Carmen tiene tres años más que la Rata y es la chica más primorosa que te puedas imaginar. Lleva medias en verano, no te digo más.
—¿Y qué tiene que ver Carmen contigo y con Danny? ¿Carmen fuma porros? ¿Carmen mantiene relaciones sexuales?
—Oye, Bradley, incluso la gente lista mantiene relaciones sexuales.
—Eso significa que nosotras deberíamos mantenerlas.
—Habla por ti.
¿Eh? Cojo el libro de cálculo de la Rata y lo cierro de golpe.
—Vamos a ver, Rata, ¿de qué estás hablando? ¿Has mantenido relaciones sexuales?
—Sí —responde al tiempo que asiente, como si no fuera nada del otro mundo.
—¿Cómo puede ser que hayas practicado sexo y yo no lo haya hecho? Se supone que eres una empollona. Se supone que debes descubrir una cura para el cáncer, no acostarte con un tío en la parte trasera de un coche en medio de una nube de marihuana.
—Lo hicimos en el sótano de sus padres —dice la Rata antes de recuperar su libro.

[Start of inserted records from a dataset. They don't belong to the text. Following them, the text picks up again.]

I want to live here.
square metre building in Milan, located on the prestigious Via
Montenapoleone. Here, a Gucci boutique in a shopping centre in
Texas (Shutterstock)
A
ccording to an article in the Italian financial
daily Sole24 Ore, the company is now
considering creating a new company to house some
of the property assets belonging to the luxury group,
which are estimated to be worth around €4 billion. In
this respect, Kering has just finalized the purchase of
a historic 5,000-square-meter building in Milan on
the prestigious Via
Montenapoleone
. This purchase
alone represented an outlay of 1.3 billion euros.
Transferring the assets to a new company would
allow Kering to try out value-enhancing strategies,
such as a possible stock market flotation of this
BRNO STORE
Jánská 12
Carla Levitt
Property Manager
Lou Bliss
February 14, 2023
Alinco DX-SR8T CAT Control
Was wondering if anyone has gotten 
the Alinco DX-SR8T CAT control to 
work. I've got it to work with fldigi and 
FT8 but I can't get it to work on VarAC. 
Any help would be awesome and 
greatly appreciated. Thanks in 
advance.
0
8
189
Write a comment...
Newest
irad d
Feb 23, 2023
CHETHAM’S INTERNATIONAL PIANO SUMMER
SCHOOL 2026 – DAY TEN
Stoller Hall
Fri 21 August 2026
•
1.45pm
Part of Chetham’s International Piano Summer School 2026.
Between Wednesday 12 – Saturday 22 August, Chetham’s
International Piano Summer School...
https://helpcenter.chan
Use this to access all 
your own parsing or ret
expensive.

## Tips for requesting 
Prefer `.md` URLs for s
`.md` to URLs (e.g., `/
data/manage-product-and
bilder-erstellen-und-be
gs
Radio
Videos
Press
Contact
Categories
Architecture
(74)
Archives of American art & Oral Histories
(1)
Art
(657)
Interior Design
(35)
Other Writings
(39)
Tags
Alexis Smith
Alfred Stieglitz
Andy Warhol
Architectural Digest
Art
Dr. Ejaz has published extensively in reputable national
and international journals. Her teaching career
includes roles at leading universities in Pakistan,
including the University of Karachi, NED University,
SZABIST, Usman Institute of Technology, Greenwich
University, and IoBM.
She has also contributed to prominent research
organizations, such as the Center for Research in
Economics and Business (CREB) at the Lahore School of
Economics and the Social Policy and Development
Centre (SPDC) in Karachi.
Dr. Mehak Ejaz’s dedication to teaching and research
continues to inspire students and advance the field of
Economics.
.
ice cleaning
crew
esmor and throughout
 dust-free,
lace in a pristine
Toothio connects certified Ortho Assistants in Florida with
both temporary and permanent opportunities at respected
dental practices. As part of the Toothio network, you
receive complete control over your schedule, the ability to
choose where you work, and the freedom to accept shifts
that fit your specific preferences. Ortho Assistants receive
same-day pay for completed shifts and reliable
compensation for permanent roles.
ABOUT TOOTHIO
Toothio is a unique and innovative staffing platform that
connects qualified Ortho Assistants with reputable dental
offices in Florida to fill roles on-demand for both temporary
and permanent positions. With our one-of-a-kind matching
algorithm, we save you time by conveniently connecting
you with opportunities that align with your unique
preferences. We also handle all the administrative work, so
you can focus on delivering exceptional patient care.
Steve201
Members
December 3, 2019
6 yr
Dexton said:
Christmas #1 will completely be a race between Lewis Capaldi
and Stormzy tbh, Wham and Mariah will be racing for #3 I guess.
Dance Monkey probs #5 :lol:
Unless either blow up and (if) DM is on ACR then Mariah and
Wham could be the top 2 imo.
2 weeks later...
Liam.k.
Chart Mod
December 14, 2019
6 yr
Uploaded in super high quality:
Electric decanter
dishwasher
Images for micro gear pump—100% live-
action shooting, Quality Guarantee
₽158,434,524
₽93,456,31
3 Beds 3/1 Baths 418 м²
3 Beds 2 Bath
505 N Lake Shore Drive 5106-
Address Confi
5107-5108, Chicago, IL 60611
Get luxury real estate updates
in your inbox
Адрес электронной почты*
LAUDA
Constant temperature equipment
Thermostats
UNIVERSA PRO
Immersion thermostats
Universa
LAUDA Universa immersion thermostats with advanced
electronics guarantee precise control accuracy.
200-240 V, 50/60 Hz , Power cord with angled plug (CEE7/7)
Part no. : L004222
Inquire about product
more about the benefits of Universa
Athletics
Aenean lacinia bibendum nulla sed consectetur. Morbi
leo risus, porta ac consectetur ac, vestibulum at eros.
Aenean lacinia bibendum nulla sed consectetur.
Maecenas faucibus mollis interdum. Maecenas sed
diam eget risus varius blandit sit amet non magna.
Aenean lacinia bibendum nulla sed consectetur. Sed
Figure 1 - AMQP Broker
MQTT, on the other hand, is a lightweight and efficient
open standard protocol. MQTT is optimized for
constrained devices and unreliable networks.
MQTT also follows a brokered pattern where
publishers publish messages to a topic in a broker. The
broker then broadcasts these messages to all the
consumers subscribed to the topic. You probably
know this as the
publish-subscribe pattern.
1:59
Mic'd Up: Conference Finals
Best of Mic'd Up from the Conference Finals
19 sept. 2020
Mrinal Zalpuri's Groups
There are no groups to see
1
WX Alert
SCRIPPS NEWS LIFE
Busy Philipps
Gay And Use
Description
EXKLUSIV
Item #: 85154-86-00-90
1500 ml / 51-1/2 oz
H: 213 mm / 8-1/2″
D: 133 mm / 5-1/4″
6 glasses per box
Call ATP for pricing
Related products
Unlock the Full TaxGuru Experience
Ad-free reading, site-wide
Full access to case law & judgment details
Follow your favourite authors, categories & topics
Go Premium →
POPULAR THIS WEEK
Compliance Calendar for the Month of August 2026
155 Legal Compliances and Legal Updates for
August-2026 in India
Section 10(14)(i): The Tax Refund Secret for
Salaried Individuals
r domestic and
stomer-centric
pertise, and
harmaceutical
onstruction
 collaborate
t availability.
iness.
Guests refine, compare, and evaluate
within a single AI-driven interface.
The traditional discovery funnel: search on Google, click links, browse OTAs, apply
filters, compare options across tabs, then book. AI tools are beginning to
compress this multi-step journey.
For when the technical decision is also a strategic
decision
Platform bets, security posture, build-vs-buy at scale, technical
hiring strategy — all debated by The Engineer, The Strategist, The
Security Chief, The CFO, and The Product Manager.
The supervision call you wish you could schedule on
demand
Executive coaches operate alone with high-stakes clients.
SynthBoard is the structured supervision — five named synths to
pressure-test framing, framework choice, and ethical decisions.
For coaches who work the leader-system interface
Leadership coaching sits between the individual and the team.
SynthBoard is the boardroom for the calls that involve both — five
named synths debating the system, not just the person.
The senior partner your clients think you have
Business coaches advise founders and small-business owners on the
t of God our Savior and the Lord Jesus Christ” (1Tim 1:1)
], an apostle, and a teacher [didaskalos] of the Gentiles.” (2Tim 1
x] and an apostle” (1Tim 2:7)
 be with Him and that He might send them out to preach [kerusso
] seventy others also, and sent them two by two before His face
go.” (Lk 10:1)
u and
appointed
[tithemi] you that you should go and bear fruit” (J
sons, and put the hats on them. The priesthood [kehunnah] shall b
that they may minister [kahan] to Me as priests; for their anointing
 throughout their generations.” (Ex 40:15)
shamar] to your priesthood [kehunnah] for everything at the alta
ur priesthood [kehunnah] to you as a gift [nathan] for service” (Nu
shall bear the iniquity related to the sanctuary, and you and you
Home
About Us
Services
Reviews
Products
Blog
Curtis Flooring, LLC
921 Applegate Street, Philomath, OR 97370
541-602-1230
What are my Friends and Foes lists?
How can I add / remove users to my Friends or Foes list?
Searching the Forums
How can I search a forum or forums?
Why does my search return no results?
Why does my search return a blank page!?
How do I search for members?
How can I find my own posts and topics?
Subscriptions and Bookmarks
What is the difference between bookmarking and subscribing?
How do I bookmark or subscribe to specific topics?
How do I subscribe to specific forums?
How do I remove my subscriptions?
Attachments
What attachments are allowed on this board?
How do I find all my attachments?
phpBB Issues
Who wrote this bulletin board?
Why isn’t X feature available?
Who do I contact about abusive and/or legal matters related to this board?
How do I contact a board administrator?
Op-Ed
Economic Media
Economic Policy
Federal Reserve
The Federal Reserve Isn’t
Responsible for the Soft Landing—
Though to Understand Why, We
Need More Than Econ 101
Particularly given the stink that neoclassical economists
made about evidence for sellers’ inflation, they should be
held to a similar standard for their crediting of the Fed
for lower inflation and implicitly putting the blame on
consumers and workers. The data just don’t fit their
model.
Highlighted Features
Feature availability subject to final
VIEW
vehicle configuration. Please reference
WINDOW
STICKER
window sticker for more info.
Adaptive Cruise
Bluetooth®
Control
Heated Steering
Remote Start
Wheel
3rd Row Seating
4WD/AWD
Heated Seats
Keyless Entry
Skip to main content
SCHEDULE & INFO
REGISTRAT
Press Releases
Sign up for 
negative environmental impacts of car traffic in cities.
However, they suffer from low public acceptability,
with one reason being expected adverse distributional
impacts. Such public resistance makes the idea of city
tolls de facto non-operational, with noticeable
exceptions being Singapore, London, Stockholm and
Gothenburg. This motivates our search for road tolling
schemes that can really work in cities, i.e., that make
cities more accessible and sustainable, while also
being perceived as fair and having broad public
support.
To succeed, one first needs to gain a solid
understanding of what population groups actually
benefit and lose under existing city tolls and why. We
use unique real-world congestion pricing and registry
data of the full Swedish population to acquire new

—¿En serio? —Intento imaginarme a la Rata desnuda sobre el catre de un chico en un sótano húmedo. No consigo hacerlo—. ¿Y qué tal?
—¿El sótano?
—¡El sexo! —exclamo en un susurro, aunque siento ganas de decirlo gritando para hacer que la Rata vuelva a la tierra.
—Ah, eso. Estuvo bien. Muy divertido. Pero se trata de esa clase de cosas en las que tienes que esforzarte. No puedes ponerte a ello sin más. Hay que experimentar.
—¿De verdad? —Entorno los párpados con suspicacia. No sé muy bien cómo tomarme estas noticias. Este verano, mientras yo escribía un estúpido relato para intentar ingresar en un estúpido programa, la Rata perdía su virginidad—. ¿Y cómo supiste cómo hacerlo, para empezar?
—Leí un libro. Mi hermana me dijo que todo el mundo debería leer un manual de instrucciones antes de hacerlo, para saber lo que se debe esperar. De lo contrario, puede resultar una decepción terrible.
Frunzo el ceño mientras intento añadir un libro sobre sexo a la imagen de la Rata y ese tal Danny haciéndolo en el sótano de sus padres.
—¿Crees que vais a… seguir juntos?
—Claro que sí —responde la Rata—. Danny va a ir a Yale, como yo. —Sonríe y vuelve a observar su libro de cálculo, como si ya estuviera todo dicho.
—Puf… —Cruzo los brazos.
Pero supongo que tiene sentido. La Rata es tan organizada que habrá resuelto su vida romántica cuando cumpla los dieciocho.
Yo, sin embargo, no tengo nada que resolver.